Hierarchical Stage-Wise Training of Linked Deep Neural Networks for Multi-Building and Multi-Floor Indoor Localization Based on Wi-Fi RSSI Fingerprinting
- URL: http://arxiv.org/abs/2407.13288v1
- Date: Thu, 18 Jul 2024 08:43:26 GMT
- Title: Hierarchical Stage-Wise Training of Linked Deep Neural Networks for Multi-Building and Multi-Floor Indoor Localization Based on Wi-Fi RSSI Fingerprinting
- Authors: Sihao Li, Kyeong Soo Kim, Zhe Tang, Graduate, Jeremy S. Smith,
- Abstract summary: We present a new solution to the problem of large-scale multi-building and multi-floor indoor localization based on linked neural networks.
The hierarchical stage-wise training framework extends the original stage-wise training framework to the case of multiple linked networks.

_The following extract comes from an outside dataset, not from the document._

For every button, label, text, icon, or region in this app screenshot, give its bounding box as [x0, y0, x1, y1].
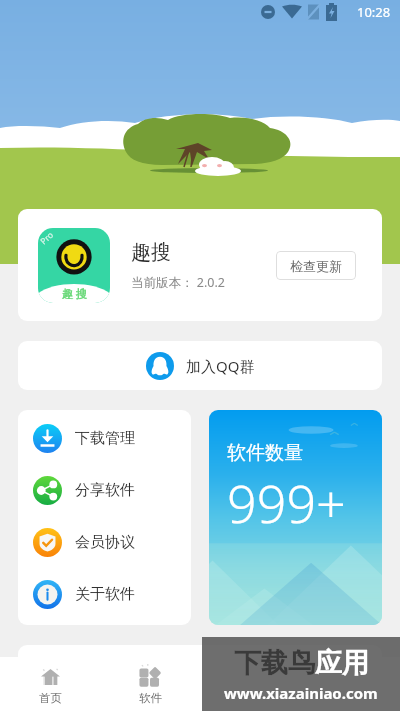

The proposed training framework can also significantly reduce the three-dimensional localization error from 11.78 m to 8.71 m.
- Score: 3.86574270083089
- License: http://arxiv.org/licenses/nonexclusive-distrib/1.0/
- Abstract: In this paper, we present a new solution to the problem of large-scale multi-building and multi-floor indoor localization based on linked neural networks, where each neural network is dedicated to a sub-problem and trained under a hierarchical stage-wise training framework. When the measured data from sensors have a hierarchical representation as in multi-building and multi-floor indoor localization, it is important to exploit the hierarchical nature in data processing to provide a scalable solution. In this regard, the hierarchical stage-wise training framework extends the original stage-wise training framework to the case of multiple linked networks by training a lower-hierarchy network based on the prior knowledge gained from the training of higher-hierarchy networks. The experimental results with the publicly-available UJIIndoorLoc multi-building and multi-floor Wi-Fi RSSI fingerprint database demonstrate that the linked neural networks trained under the proposed hierarchical stage-wise training framework can achieve a three-dimensional localization error of 8.19 m, which, to the best of the authors' knowledge, is the most accurate result ever obtained for neural network-based models trained and evaluated with the full datasets of the UJIIndoorLoc database, and that, when applied to a model based on hierarchical convolutional neural networks, the proposed training framework can also significantly reduce the three-dimensional localization error from 11.78 m to 8.71 m.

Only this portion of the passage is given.